Tuesday, 1 March 2011

There's always someone worse off. Blah blah.

The day began and ended with terminal cancer.  Found out today that a colleague's wife has it, while Ron, who sings next to me in second tenors at St Cuthbert's choir was told, in July 2008, that he had "two to three years" to live.  He's not a well man but looks set fair to defy his prognosis all the same, and his breath control, the sense of pitch even in the midst of dissonance, as unfaltering as ever.  We're working on Rutter's Requiem, which is quite gloomy in parts.  The Agnus Dei in particular is queasily chromatic, not sure what key it's in, and its middle section reminds us that "man that is born of woman hath but a short time to live, and is full of misery".  Life's a bitch, and then you die.  Thanks for reminding us, John.  "In the midst of life we are in death, we are in death, we are in death" sing the men, while the women reprise the main theme above them.  Then we reach "I am the resurrection and the life, saith the Lord".  I find this the most musically pedestrian bit of the whole work, which seems to offer death as a land of shades, or maybe a big sleep, but there's no gloryland that outshines the sun here.  And Rutter can do glory hallelujah with the best of them when the mood takes him.

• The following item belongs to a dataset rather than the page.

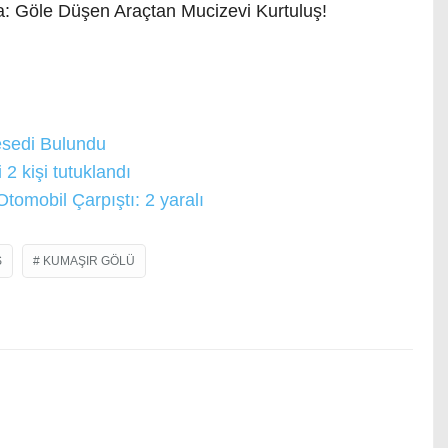
sedi Bulundu
2 kişi tutuklandı
tomobil Çarpıştı: 2 yaralı
Ş
KUMAŞIR GÖLÜ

Ron does not seem to have been well served by either his GP or the hospital.  The significance of the back pain with which he originally went to his doctor wasn't picked up; at a recent outpatient appointment he was asked "aren't you having such and such a treatment", said no, to which the response was oh, well you should be, we'll put you on the waiting list - and this to a man who's already on borrowed time.  It's not good to go into the last chapter of your story feeling that you can't trust the people responsible for your healthcare.  Ron complains they don't even answer his questions properly.

There's a lot I should be thankful for.  Dad's health centre has an excellent reputation, borne out by my conversations with staff, and I have - so far - no complaints about the care he's recieved as a hospital outpatient, or indeed two or three times in recent years when he's been admitted.  Social Services seem to be on the ball too; we'll see how thorough they are in assessing him in a couple of weeks.  But then he is an old man - ten years older than Ron, while my colleague's wife is younger than me.  If his days are numbered, at least he can hardly complain that he hasn't had enough of them.  Where I take issue with Fate is in the way it looks as if his life is going to end.  There's no need for that. 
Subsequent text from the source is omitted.